It wasn’t the own goal that killed the Revolution’s chances from getting a win against D.C. United on Saturday. Rather, it was the response that came from it.
Following the moment of misfortune that saw Jose Goncalves put a Cristian Fernandez cross into the New England net, the Revolution showed initiative, but ultimately became all too predictable in the second half of their 2-0 loss at RFK Stadium.
“The own goal hurts, but I think everyone understood it happens in the game,” Heaps told the media after the match. “That said, I thought we rallied well, but maybe too well.”
In many respects, the Revolution could hardly be blamed for playing with a sense of urgency at the start of the second half. After all, they were down a goal to a club that hadn’t won since the previous summer. And the fact that the deficit was self-inflicted likely made the situation seem more than dire than it actually was.
So the Revolution, sensing the need to get one back, went to work to the find the equalizer. The sooner, the better. And that’s exactly how they played -- for better or worse.
“We started to look for ways to win the game in the first five (to) 10 minutes in the second half,” Heaps said, “rather than realizing that any goal would get us back in it whether it came in the 60th minute or the 80th minute. I think we pushed a little hard a little too soon.”
That clear sense of urgency only made a tough situation even tougher. By launching long ball after long ball toward striker Teal Bunbury, pushing for the equalizer in the most direct fashion, the Revolution became predictable.
Not surprisingly, D.C.’s center backs -- Jeff Parke and Bobby Boswell -- picked up on the Revolution’s plan of attack and stationed themselves perfectly in order to win a slew of aerial duels.

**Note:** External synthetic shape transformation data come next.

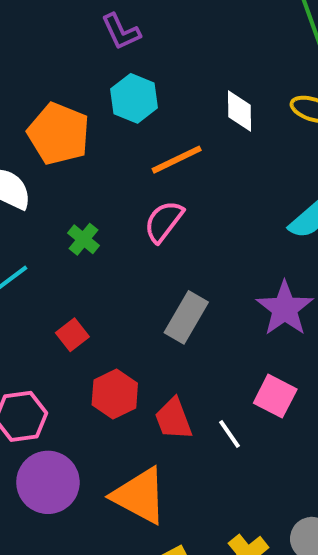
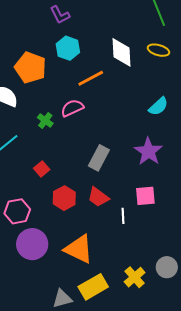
white diamond: (239, 111) -> (121, 52), size x1.4
pink semicircle: (164, 222) -> (72, 108), moved, turned 30
pink square: (275, 396) -> (145, 196), turned -30
red trapezoid: (173, 419) -> (98, 197), moved, turned -30
white line: (230, 434) -> (123, 216), turned 35

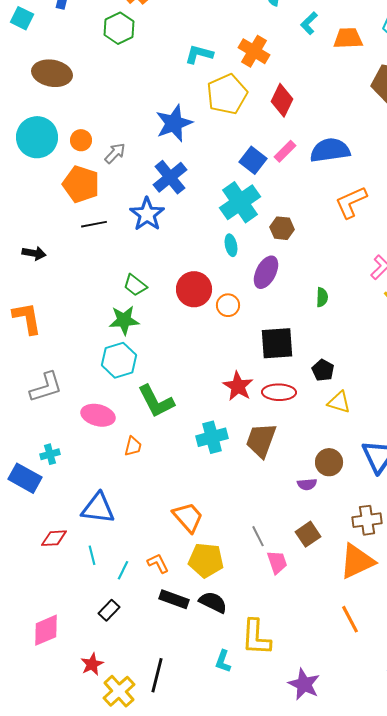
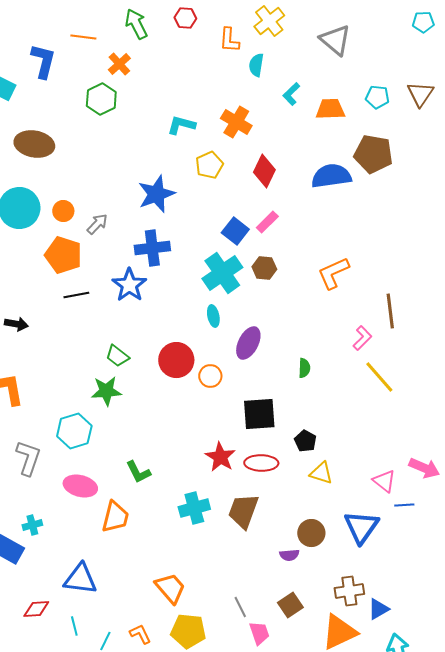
yellow pentagon: (227, 94) -> (209, 165), size x0.7
blue semicircle: (330, 150) -> (331, 176), moved
blue cross: (170, 177) -> (152, 248), turned 32
brown hexagon: (282, 228) -> (264, 268), moved
cyan hexagon: (119, 360) -> (74, 431), moved
gray L-shape: (46, 387) -> (28, 458), turned -54
green L-shape: (156, 401) -> (138, 472), size x0.7
orange trapezoid: (133, 446) -> (115, 517), size x1.6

But instead of changing their approach, the Revolution continued to play it direct to Bunbury, or anyone else lurking in the final third. Meanwhile, creative players like Diego Fagundez, Daigo Kobayashi and Lee Nguyen found themselves starved of chances.
“I think we could have been a little better trying to probe,” Heaps said. “I think we risked it a little too early when we went after it right at the start of the second half. And, I think they did a good job defending, but we weren’t creative enough.”
The Revolution may have lacked inventiveness in the second half, but a couple of chances managed to fall their way. Not surprisingly, neither came from a sequence involving a long ball.
In the 50th minute, Bunbury grabbed a poor back pass from Fernandez and fired a shot that curled over the bar. Then, in the 73rd minute, Diego Fagundez nearly bicycle kicked a Chris Tierney pass through before it strayed wide of the far post.
To be fair, Heaps, who was ejected from the contest in the 90th minute, doesn’t discount the effort shown out on the pitch on Saturday. His players never backed down in their efforts to bring the match back to level terms.
But the own goal did more than just dig the Revolution into a deficit. It altered their mindset -- as well intentioned as it may have been -- in a way that made the rest of game harder than it had to be.
“I thought we rallied pretty well around it,” Heaps said. “We had the right attitude. Unfortunately, sometimes being overzealous and too early rather than let the game kind of dictate what we needed to do (hurt us).”